Conventional Data and Strokes Gained Are Not That Different

When I wrote my first piece for FantasyLabs and called it “Strokes Gained Is Overrated,” I had a feeling I’d get some pushback from the DFS community. Strokes gained has been a mainstay in write-ups and projection systems since the start of PGA DFS, so it wasn’t too surprising that people would want to defend it. My case against strokes gained (and in favor of conventional data) can be summarized in three points:

  • The difference between strokes gained and properly adjusted conventional data is small.
  • That small difference is not very important for predicting future outcomes.
  • Strokes gained does not include non-PGA Tour results, which are more important than people realize.

The very fair criticism I received about the piece was that it was light on supporting data and evidence. So for my next three articles, I’ll explore each of the bullet points above with a detailed, data-driven explanation of their reasoning. We’ll start by showing that strokes gained and conventional data are not as different as you might think.

First, a hypothetical: If all information from strokes gained/ShotLink data could be derived entirely from conventional statistics, you’d agree that there’s functionally no difference between using conventional data and strokes gained, correct?
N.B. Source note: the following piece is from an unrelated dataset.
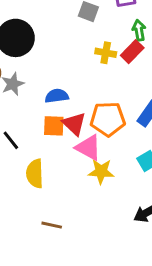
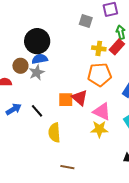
blue semicircle: (57, 96) -> (40, 59), moved
orange pentagon: (108, 119) -> (100, 75), moved
pink triangle: (88, 148) -> (102, 112), moved

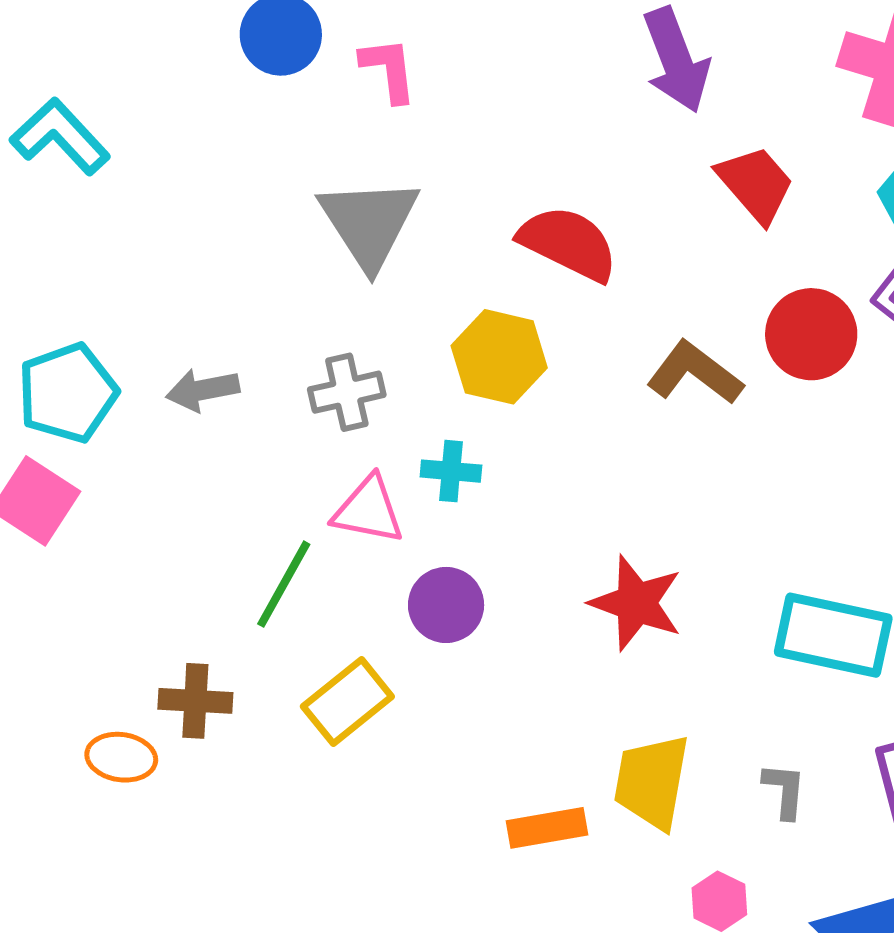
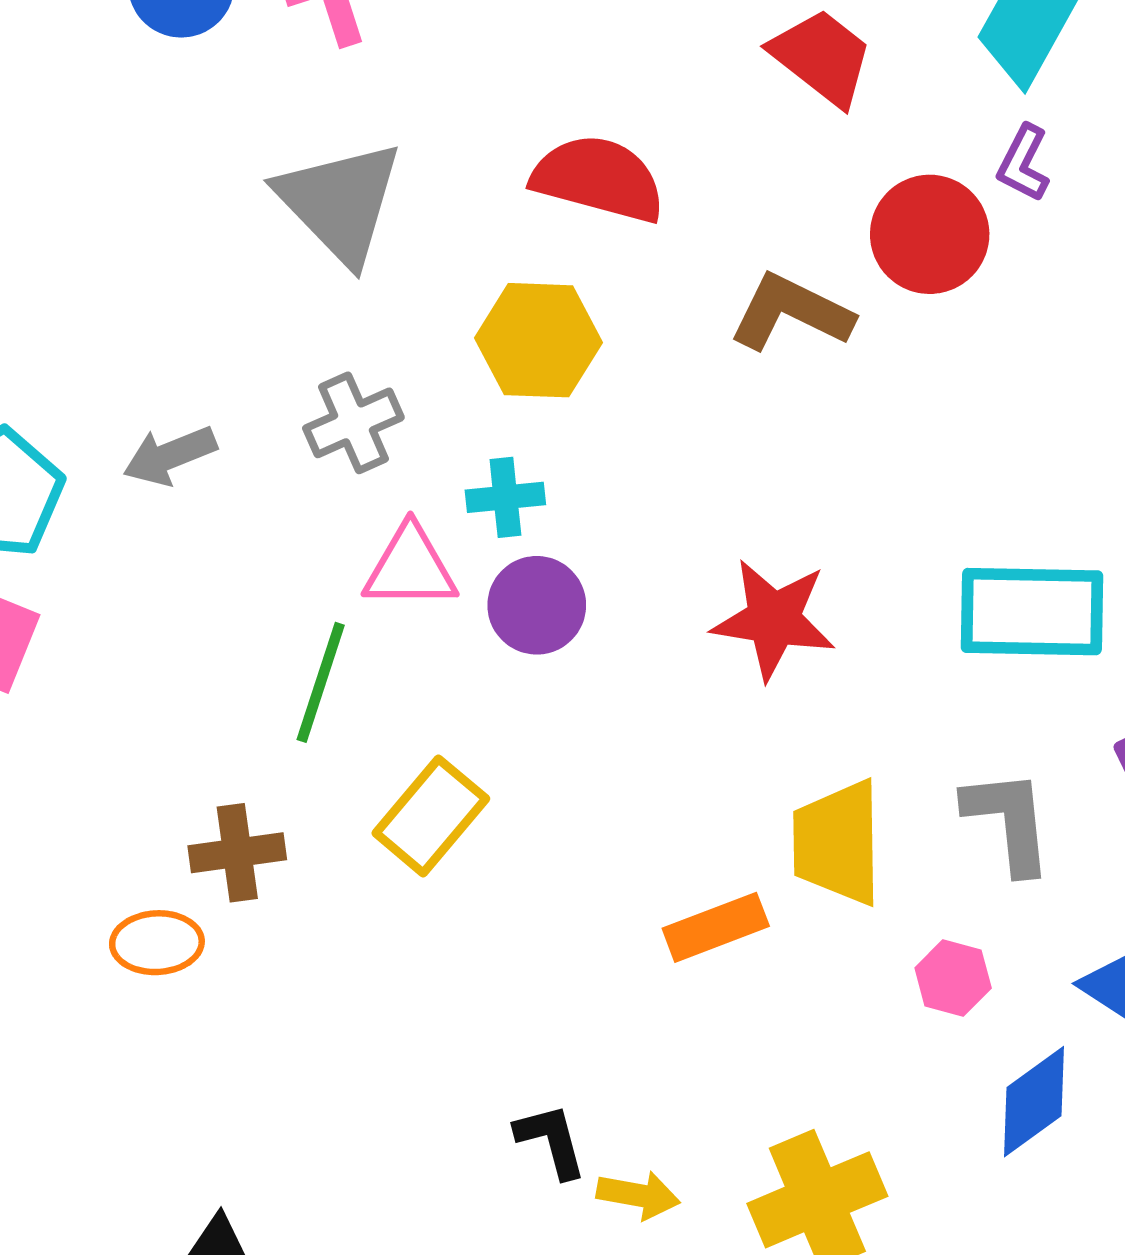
purple circle: (446, 605) -> (537, 605), moved
gray L-shape: (784, 791) -> (1008, 821), size x1.5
Okay, well what if you could get 99 percent of the information? 90 percent? Or 75 percent? What’s your threshold for when the gap between strokes gained and conventional data is small enough where you wouldn’t think twice substituting one for another? Pick your threshold, and pick your number for what you think the gap actually is between strokes gained and conventional data. We’ll get to that number in a second.

As an example, let’s look at a single tournament: the 2015 Quicken Loans National.

In addition to conventional player statistics (total strokes, driving distance, driving accuracy, greens in regulation, putts per round), we have three strokes gained statistics for each player: total, tee-to-green, and putting. We’ll attempt to describe each of the three strokes gained statistics as a function of conventional data, and see how well those synthetically-derived estimates of strokes gained stats compare to the real ones.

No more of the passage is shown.